Zwar sei PalTalk ein deutlich kleinerer Dienst als die anderen. Er sei jedoch während des Arabischen Frühlings und des Bürgerkriegs in Syrien rege genutzt worden. Der Online-Speicherdienst DropBox solle «in kürze» dazustossen. Twitter war auf der Liste nicht vertreten.
Unternehmen dementieren Teilnahme
Die Regierung in Washington gab zu den Vorwürfen bisher noch keine Stellungnahme ab. In ersten Reaktionen erklärten Microsoft, Google, Apple, Facebook und Yahoo, man gewähre keiner offiziellen Stelle einen direkten Zugang zu seinen Servern.
Google teilte mit, der Regierung sei nie «eine Hintertür» geöffnet worden. Microsoft erklärte, man leiste nur Anweisungen folge, die sich auf «spezifische Nutzer oder identifizierende Merkmale» bezögen.

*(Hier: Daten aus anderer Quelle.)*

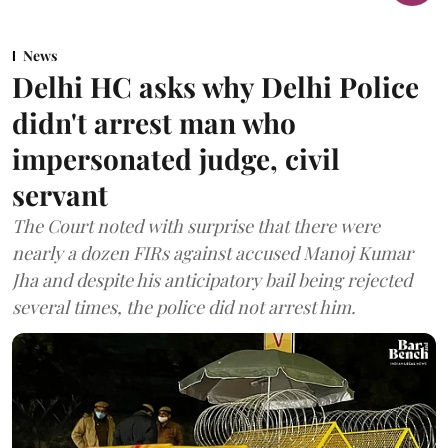
News
Delhi HC asks why Delhi Police
didn't arrest man who
impersonated judge, civil
servant
The Court noted with surprise that there were
nearly a dozen FIRs against accused Manoj Kumar
Jha and despite his anticipatory bail being rejected
several times, the police did not arrest him.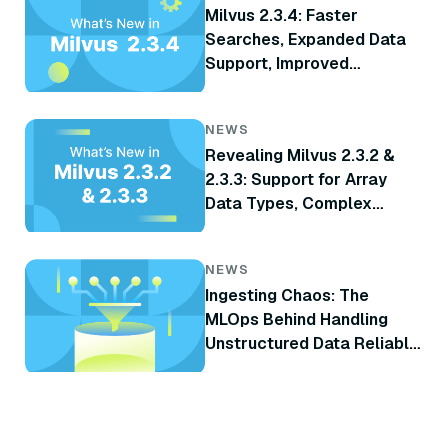
Milvus 2.3.4: Faster
Searches, Expanded Data
Support, Improved
Monitoring, and More
NEWS
Revealing Milvus 2.3.2 &
2.3.3: Support for Array
Data Types, Complex
Delete, TiKV Integration,
and More
NEWS
Ingesting Chaos: The
MLOps Behind Handling
Unstructured Data Reliably
at Scale for RAG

«Wir haben noch nie von PRISM gehört», sagte ein Apple-Sprecher. Wenn eine Regierungsstelle Zugang zu Nutzerdaten erhalten wolle, müsse sie eine richterliche Anordnung vorlegen. Auf die direkte Frage, ob man am NSA-FBI-Programm teilnehme, lehnte Apple eine weitergehende Stellungnahme ab.
Zweite Enthüllung
Der Bericht über das PRISM-Programm wurde nur Stunden nach der Enthüllung einer grossangelegten Sammlung von Telefon-Verbindungsdaten durch die US-Geheimdienste veröffentlicht. Obama stand schon vorher in der Kritik, weil sich seine Regierung heimlich Telefon-Daten von Journalisten der Nachrichtenagentur AP und zu E-Mails eines Fox-Fernsehreporters verschaffte.